= Beginning of Section =

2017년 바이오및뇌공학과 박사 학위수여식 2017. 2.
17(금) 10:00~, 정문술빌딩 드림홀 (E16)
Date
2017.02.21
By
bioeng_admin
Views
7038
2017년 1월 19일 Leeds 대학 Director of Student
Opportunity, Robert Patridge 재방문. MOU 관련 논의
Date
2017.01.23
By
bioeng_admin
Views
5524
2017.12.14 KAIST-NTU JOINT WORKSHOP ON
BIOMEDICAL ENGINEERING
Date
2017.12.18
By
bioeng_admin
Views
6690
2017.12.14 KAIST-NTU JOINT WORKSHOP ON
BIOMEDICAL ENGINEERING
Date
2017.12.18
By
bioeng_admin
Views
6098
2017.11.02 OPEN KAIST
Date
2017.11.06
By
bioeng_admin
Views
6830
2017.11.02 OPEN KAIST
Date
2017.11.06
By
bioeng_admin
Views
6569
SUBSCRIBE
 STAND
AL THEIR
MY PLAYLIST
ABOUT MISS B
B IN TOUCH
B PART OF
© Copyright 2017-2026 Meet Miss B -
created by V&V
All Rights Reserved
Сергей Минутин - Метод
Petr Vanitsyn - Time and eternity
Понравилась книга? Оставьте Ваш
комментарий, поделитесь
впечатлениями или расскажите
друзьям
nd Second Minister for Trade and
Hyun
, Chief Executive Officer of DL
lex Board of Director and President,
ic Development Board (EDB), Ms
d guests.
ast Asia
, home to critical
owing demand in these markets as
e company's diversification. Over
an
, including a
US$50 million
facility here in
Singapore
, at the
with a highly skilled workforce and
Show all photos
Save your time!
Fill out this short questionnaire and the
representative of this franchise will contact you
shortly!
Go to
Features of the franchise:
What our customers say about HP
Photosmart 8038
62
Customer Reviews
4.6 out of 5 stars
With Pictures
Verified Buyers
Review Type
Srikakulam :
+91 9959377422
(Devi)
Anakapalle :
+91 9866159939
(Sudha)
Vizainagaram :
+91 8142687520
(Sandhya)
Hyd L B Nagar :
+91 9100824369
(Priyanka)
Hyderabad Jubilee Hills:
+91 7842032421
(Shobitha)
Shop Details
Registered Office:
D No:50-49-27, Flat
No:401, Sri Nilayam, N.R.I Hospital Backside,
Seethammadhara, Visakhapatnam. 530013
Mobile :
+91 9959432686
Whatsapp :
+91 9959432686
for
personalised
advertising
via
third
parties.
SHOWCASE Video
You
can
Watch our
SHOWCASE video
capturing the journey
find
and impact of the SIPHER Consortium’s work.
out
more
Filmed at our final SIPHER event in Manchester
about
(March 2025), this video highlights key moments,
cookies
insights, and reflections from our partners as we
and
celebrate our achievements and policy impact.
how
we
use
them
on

= End of Section =

Retype each record exactly, leaving nothing out.

**TASK OUTPUT:**
2017년 바이오및뇌공학과 박사 학위수여식 2017. 2.
17(금) 10:00~, 정문술빌딩 드림홀 (E16)
Date
2017.02.21
By
bioeng_admin
Views
7038
2017년 1월 19일 Leeds 대학 Director of Student
Opportunity, Robert Patridge 재방문. MOU 관련 논의
Date
2017.01.23
By
bioeng_admin
Views
5524
2017.12.14 KAIST-NTU JOINT WORKSHOP ON
BIOMEDICAL ENGINEERING
Date
2017.12.18
By
bioeng_admin
Views
6690
2017.12.14 KAIST-NTU JOINT WORKSHOP ON
BIOMEDICAL ENGINEERING
Date
2017.12.18
By
bioeng_admin
Views
6098
2017.11.02 OPEN KAIST
Date
2017.11.06
By
bioeng_admin
Views
6830
2017.11.02 OPEN KAIST
Date
2017.11.06
By
bioeng_admin
Views
6569
SUBSCRIBE
 STAND
AL THEIR
MY PLAYLIST
ABOUT MISS B
B IN TOUCH
B PART OF
© Copyright 2017-2026 Meet Miss B -
created by V&V
All Rights Reserved
Сергей Минутин - Метод
Petr Vanitsyn - Time and eternity
Понравилась книга? Оставьте Ваш
комментарий, поделитесь
впечатлениями или расскажите
друзьям
nd Second Minister for Trade and
Hyun
, Chief Executive Officer of DL
lex Board of Director and President,
ic Development Board (EDB), Ms
d guests.
ast Asia
, home to critical
owing demand in these markets as
e company's diversification. Over
an
, including a
US$50 million
facility here in
Singapore
, at the
with a highly skilled workforce and
Show all photos
Save your time!
Fill out this short questionnaire and the
representative of this franchise will contact you
shortly!
Go to
Features of the franchise:
What our customers say about HP
Photosmart 8038
62
Customer Reviews
4.6 out of 5 stars
With Pictures
Verified Buyers
Review Type
Srikakulam :
+91 9959377422
(Devi)
Anakapalle :
+91 9866159939
(Sudha)
Vizainagaram :
+91 8142687520
(Sandhya)
Hyd L B Nagar :
+91 9100824369
(Priyanka)
Hyderabad Jubilee Hills:
+91 7842032421
(Shobitha)
Shop Details
Registered Office:
D No:50-49-27, Flat
No:401, Sri Nilayam, N.R.I Hospital Backside,
Seethammadhara, Visakhapatnam. 530013
Mobile :
+91 9959432686
Whatsapp :
+91 9959432686
for
personalised
advertising
via
third
parties.
SHOWCASE Video
You
can
Watch our
SHOWCASE video
capturing the journey
find
and impact of the SIPHER Consortium’s work.
out
more
Filmed at our final SIPHER event in Manchester
about
(March 2025), this video highlights key moments,
cookies
insights, and reflections from our partners as we
and
celebrate our achievements and policy impact.
how
we
use
them
on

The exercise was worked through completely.